First, you need to install unclutter (which will hide the mouse pointer):
sudo apt-get install unclutter
Now create a script in the root of the pi
user directory called kiosk.sh
. The command line below to start Chromium starts it in kiosk mode and hides the scrollbar so that you get a true fullscreen look. You'll need to edit the script and put in the IP address or name of your Home Assistant web interface where it says <ha_ip>
. The script also assumes you named your dashboard clock
. If you didn't, you need to change the URL to point to the right dashboard. This is adapted from the article Raspberry Pi Kiosk using Chromium on PiMyLifeUp.
#!/bin/bash
xset s noblank
xset s off
xset -dpms
unclutter -idle 0.5 -root &
sed -i 's/"exited_cleanly":false/"exited_cleanly":true/' /home/pi/.config/chromium/Default/Preferences
sed -i 's/"exit_type":"Crashed"/"exit_type":"Normal"/' /home/pi/.config/chromium/Default/Preferences
/usr/bin/chromium-browser --noerrdialogs --enable-features=OverlayScrollbar --disable-infobars --kiosk http://<ha_ip>:8123/lovelace-clock/default_view
The last thing we need is a service that will run this script at startup. Create the needed file:
sudo nano /lib/systemd/system/kiosk.service
and here's the file:
[Unit]
Description=Chromium Kiosk
After=graphical.target
After=network-online.target
[Service]
Environment=DISPLAY=:0.0
Environment=XAUTHORITY=/home/pi/.Xauthority
Type=simple
ExecStartPre=/bin/sleep 15
ExecStart=/bin/bash /home/pi/kiosk.sh
Restart=on-abort
User=pi
Group=pi
[Install]
WantedBy=graphical.target
This ensures both the GUI and the network are available before starting the service. There is also a 15 second delay after start. This was added because sometimes the screensaver seems to not get into a good place after a cold boot right away, and that causes the screensaver to blank the screen after the clock starts even though the script explicitly trys to turn it off.
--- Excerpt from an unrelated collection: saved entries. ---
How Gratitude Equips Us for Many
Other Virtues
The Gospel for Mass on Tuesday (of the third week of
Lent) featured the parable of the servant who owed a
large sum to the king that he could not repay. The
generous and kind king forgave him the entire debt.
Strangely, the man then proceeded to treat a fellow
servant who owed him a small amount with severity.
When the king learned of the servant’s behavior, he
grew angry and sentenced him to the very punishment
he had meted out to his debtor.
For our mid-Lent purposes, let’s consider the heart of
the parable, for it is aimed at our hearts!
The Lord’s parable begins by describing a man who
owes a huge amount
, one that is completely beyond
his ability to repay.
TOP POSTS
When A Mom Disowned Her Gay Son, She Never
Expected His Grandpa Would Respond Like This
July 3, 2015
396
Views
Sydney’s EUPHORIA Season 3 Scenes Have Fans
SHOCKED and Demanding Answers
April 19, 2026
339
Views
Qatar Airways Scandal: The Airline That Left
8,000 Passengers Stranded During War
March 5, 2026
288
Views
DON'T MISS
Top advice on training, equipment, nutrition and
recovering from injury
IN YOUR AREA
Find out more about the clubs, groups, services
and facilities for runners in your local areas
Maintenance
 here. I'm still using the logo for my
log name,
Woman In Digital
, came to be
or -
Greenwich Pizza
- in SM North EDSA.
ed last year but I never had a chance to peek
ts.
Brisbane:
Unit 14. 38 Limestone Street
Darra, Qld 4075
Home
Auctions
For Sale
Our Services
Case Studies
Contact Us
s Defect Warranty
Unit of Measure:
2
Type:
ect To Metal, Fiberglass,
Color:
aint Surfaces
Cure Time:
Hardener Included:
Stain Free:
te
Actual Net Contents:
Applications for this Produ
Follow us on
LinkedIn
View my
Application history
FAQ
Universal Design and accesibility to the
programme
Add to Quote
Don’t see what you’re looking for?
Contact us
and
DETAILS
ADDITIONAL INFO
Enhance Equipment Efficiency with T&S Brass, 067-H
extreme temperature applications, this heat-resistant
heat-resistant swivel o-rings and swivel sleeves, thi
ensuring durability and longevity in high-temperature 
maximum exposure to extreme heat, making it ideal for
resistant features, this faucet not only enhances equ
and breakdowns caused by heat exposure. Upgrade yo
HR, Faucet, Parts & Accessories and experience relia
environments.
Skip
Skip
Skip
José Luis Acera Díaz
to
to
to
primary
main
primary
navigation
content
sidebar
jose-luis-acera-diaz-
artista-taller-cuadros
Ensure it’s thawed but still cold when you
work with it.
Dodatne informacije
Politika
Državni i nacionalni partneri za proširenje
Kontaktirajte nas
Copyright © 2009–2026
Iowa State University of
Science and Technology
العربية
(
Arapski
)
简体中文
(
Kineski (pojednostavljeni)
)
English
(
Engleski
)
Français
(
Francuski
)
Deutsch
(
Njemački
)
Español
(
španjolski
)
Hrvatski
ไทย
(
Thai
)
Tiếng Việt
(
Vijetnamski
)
Save it and then enable the service:
sudo chmod 644 /lib/systemd/system/kiosk.service
sudo systemctl daemon-reload
sudo systemctl enable kiosk.service
From now on the browser will launch at startup. To stop/start it manually you can use:
sudo systemctl stop kiosk.service
sudo systemctl start kiosk.service
sudo systemctl restart kiosk.service
To auto dim the screen based on light levels from the camera, use my rpi.screencontrol Python script. All the instructions to set that up are in the read me. You can even have the script send light level and light information back to Home Assistant using MQTT so that you can use the light levels in automations. Otherwise you can use the script linked near the beginning to have HA send the clock the dimming instructions via MQTT.
With the demise of the Home Assistant Bluetooth tracker, you can use something like room-assistant to turn your weather clock into a Bluetooth tracker as well.